Segment Open

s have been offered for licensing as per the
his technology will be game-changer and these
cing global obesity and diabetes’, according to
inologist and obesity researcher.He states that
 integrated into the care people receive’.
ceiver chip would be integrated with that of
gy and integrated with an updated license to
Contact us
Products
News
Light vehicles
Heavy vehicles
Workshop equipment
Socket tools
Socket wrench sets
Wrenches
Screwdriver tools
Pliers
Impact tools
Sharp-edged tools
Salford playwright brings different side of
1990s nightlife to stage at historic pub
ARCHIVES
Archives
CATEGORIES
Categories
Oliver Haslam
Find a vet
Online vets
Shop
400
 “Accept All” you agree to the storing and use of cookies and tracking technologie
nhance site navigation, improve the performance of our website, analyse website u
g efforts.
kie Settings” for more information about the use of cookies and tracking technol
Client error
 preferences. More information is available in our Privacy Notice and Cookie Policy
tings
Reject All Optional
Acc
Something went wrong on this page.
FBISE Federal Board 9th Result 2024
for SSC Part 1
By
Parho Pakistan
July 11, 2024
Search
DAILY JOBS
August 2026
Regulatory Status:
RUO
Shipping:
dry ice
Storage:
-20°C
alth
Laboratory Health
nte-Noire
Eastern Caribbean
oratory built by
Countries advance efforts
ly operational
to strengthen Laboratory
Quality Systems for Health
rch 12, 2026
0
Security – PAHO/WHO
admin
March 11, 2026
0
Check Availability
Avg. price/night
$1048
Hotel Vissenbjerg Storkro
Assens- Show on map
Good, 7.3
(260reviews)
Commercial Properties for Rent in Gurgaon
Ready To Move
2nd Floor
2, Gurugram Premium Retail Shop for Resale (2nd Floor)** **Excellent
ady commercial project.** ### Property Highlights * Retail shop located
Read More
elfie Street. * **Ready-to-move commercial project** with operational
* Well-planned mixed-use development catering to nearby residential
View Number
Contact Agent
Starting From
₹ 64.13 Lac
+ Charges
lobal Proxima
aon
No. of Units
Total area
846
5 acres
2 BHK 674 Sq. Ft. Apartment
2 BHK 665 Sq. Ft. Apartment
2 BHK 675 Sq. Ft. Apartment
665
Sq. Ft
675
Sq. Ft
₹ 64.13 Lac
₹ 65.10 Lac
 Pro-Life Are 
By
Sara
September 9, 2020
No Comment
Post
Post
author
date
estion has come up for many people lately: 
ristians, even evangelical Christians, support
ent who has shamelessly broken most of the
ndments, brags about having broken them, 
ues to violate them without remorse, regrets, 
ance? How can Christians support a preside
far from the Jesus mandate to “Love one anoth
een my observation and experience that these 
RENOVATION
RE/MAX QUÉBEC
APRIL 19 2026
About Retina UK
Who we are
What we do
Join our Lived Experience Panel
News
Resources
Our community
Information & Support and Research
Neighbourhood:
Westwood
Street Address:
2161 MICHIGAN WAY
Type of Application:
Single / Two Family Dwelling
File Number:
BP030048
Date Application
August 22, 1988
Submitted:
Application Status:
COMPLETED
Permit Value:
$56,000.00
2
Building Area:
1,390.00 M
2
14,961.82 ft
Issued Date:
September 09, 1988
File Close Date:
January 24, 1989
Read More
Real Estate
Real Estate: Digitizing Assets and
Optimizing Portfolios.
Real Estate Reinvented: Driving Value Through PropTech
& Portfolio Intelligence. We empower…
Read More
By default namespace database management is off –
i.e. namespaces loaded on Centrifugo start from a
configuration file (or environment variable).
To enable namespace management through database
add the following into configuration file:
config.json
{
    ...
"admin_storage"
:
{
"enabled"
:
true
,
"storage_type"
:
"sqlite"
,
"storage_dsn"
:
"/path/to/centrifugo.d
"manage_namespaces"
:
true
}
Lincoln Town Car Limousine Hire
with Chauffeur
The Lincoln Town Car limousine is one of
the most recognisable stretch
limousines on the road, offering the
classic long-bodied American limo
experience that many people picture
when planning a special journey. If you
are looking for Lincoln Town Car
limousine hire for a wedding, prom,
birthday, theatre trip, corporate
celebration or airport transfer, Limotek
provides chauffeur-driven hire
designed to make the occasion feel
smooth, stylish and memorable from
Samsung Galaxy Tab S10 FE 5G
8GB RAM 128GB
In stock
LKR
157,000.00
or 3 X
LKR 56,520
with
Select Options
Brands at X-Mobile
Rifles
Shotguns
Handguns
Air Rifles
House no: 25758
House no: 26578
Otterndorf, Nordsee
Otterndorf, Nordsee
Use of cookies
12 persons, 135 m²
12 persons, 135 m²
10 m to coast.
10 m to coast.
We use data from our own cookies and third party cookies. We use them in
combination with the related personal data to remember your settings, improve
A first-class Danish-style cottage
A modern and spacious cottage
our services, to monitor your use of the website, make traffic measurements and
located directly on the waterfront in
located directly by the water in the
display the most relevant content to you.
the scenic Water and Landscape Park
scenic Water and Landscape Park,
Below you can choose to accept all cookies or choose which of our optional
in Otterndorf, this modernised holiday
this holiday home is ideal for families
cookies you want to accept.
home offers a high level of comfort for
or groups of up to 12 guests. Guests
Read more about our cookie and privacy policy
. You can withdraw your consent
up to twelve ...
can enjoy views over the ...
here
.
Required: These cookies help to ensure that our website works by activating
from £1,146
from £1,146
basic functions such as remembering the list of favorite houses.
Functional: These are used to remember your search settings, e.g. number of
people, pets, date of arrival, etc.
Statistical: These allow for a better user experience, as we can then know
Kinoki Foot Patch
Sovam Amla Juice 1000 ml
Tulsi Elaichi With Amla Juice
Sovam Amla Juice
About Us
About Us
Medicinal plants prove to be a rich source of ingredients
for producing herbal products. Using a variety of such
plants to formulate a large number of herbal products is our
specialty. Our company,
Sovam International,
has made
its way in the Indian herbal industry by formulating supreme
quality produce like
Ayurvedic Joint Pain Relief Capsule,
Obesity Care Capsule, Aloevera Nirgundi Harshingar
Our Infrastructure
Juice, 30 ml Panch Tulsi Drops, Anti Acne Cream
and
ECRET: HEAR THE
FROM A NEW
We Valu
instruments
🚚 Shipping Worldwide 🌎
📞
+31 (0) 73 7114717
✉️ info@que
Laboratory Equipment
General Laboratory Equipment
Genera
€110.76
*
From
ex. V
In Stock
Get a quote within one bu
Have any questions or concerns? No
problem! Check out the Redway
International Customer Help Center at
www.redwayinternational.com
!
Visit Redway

Segment Closed

● **Exercise details**
Copy the material above so that it matches line for line.

● **The answer**
s have been offered for licensing as per the
his technology will be game-changer and these
cing global obesity and diabetes’, according to
inologist and obesity researcher.He states that
 integrated into the care people receive’.
ceiver chip would be integrated with that of
gy and integrated with an updated license to
Contact us
Products
News
Light vehicles
Heavy vehicles
Workshop equipment
Socket tools
Socket wrench sets
Wrenches
Screwdriver tools
Pliers
Impact tools
Sharp-edged tools
Salford playwright brings different side of
1990s nightlife to stage at historic pub
ARCHIVES
Archives
CATEGORIES
Categories
Oliver Haslam
Find a vet
Online vets
Shop
400
 “Accept All” you agree to the storing and use of cookies and tracking technologie
nhance site navigation, improve the performance of our website, analyse website u
g efforts.
kie Settings” for more information about the use of cookies and tracking technol
Client error
 preferences. More information is available in our Privacy Notice and Cookie Policy
tings
Reject All Optional
Acc
Something went wrong on this page.
FBISE Federal Board 9th Result 2024
for SSC Part 1
By
Parho Pakistan
July 11, 2024
Search
DAILY JOBS
August 2026
Regulatory Status:
RUO
Shipping:
dry ice
Storage:
-20°C
alth
Laboratory Health
nte-Noire
Eastern Caribbean
oratory built by
Countries advance efforts
ly operational
to strengthen Laboratory
Quality Systems for Health
rch 12, 2026
0
Security – PAHO/WHO
admin
March 11, 2026
0
Check Availability
Avg. price/night
$1048
Hotel Vissenbjerg Storkro
Assens- Show on map
Good, 7.3
(260reviews)
Commercial Properties for Rent in Gurgaon
Ready To Move
2nd Floor
2, Gurugram Premium Retail Shop for Resale (2nd Floor)** **Excellent
ady commercial project.** ### Property Highlights * Retail shop located
Read More
elfie Street. * **Ready-to-move commercial project** with operational
* Well-planned mixed-use development catering to nearby residential
View Number
Contact Agent
Starting From
₹ 64.13 Lac
+ Charges
lobal Proxima
aon
No. of Units
Total area
846
5 acres
2 BHK 674 Sq. Ft. Apartment
2 BHK 665 Sq. Ft. Apartment
2 BHK 675 Sq. Ft. Apartment
665
Sq. Ft
675
Sq. Ft
₹ 64.13 Lac
₹ 65.10 Lac
 Pro-Life Are 
By
Sara
September 9, 2020
No Comment
Post
Post
author
date
estion has come up for many people lately: 
ristians, even evangelical Christians, support
ent who has shamelessly broken most of the
ndments, brags about having broken them, 
ues to violate them without remorse, regrets, 
ance? How can Christians support a preside
far from the Jesus mandate to “Love one anoth
een my observation and experience that these 
RENOVATION
RE/MAX QUÉBEC
APRIL 19 2026
About Retina UK
Who we are
What we do
Join our Lived Experience Panel
News
Resources
Our community
Information & Support and Research
Neighbourhood:
Westwood
Street Address:
2161 MICHIGAN WAY
Type of Application:
Single / Two Family Dwelling
File Number:
BP030048
Date Application
August 22, 1988
Submitted:
Application Status:
COMPLETED
Permit Value:
$56,000.00
2
Building Area:
1,390.00 M
2
14,961.82 ft
Issued Date:
September 09, 1988
File Close Date:
January 24, 1989
Read More
Real Estate
Real Estate: Digitizing Assets and
Optimizing Portfolios.
Real Estate Reinvented: Driving Value Through PropTech
& Portfolio Intelligence. We empower…
Read More
By default namespace database management is off –
i.e. namespaces loaded on Centrifugo start from a
configuration file (or environment variable).
To enable namespace management through database
add the following into configuration file:
config.json
{
    ...
"admin_storage"
:
{
"enabled"
:
true
,
"storage_type"
:
"sqlite"
,
"storage_dsn"
:
"/path/to/centrifugo.d
"manage_namespaces"
:
true
}
Lincoln Town Car Limousine Hire
with Chauffeur
The Lincoln Town Car limousine is one of
the most recognisable stretch
limousines on the road, offering the
classic long-bodied American limo
experience that many people picture
when planning a special journey. If you
are looking for Lincoln Town Car
limousine hire for a wedding, prom,
birthday, theatre trip, corporate
celebration or airport transfer, Limotek
provides chauffeur-driven hire
designed to make the occasion feel
smooth, stylish and memorable from
Samsung Galaxy Tab S10 FE 5G
8GB RAM 128GB
In stock
LKR
157,000.00
or 3 X
LKR 56,520
with
Select Options
Brands at X-Mobile
Rifles
Shotguns
Handguns
Air Rifles
House no: 25758
House no: 26578
Otterndorf, Nordsee
Otterndorf, Nordsee
Use of cookies
12 persons, 135 m²
12 persons, 135 m²
10 m to coast.
10 m to coast.
We use data from our own cookies and third party cookies. We use them in
combination with the related personal data to remember your settings, improve
A first-class Danish-style cottage
A modern and spacious cottage
our services, to monitor your use of the website, make traffic measurements and
located directly on the waterfront in
located directly by the water in the
display the most relevant content to you.
the scenic Water and Landscape Park
scenic Water and Landscape Park,
Below you can choose to accept all cookies or choose which of our optional
in Otterndorf, this modernised holiday
this holiday home is ideal for families
cookies you want to accept.
home offers a high level of comfort for
or groups of up to 12 guests. Guests
Read more about our cookie and privacy policy
. You can withdraw your consent
up to twelve ...
can enjoy views over the ...
here
.
Required: These cookies help to ensure that our website works by activating
from £1,146
from £1,146
basic functions such as remembering the list of favorite houses.
Functional: These are used to remember your search settings, e.g. number of
people, pets, date of arrival, etc.
Statistical: These allow for a better user experience, as we can then know
Kinoki Foot Patch
Sovam Amla Juice 1000 ml
Tulsi Elaichi With Amla Juice
Sovam Amla Juice
About Us
About Us
Medicinal plants prove to be a rich source of ingredients
for producing herbal products. Using a variety of such
plants to formulate a large number of herbal products is our
specialty. Our company,
Sovam International,
has made
its way in the Indian herbal industry by formulating supreme
quality produce like
Ayurvedic Joint Pain Relief Capsule,
Obesity Care Capsule, Aloevera Nirgundi Harshingar
Our Infrastructure
Juice, 30 ml Panch Tulsi Drops, Anti Acne Cream
and
ECRET: HEAR THE
FROM A NEW
We Valu
instruments
🚚 Shipping Worldwide 🌎
📞
+31 (0) 73 7114717
✉️ info@que
Laboratory Equipment
General Laboratory Equipment
Genera
€110.76
*
From
ex. V
In Stock
Get a quote within one bu
Have any questions or concerns? No
problem! Check out the Redway
International Customer Help Center at
www.redwayinternational.com
!
Visit Redway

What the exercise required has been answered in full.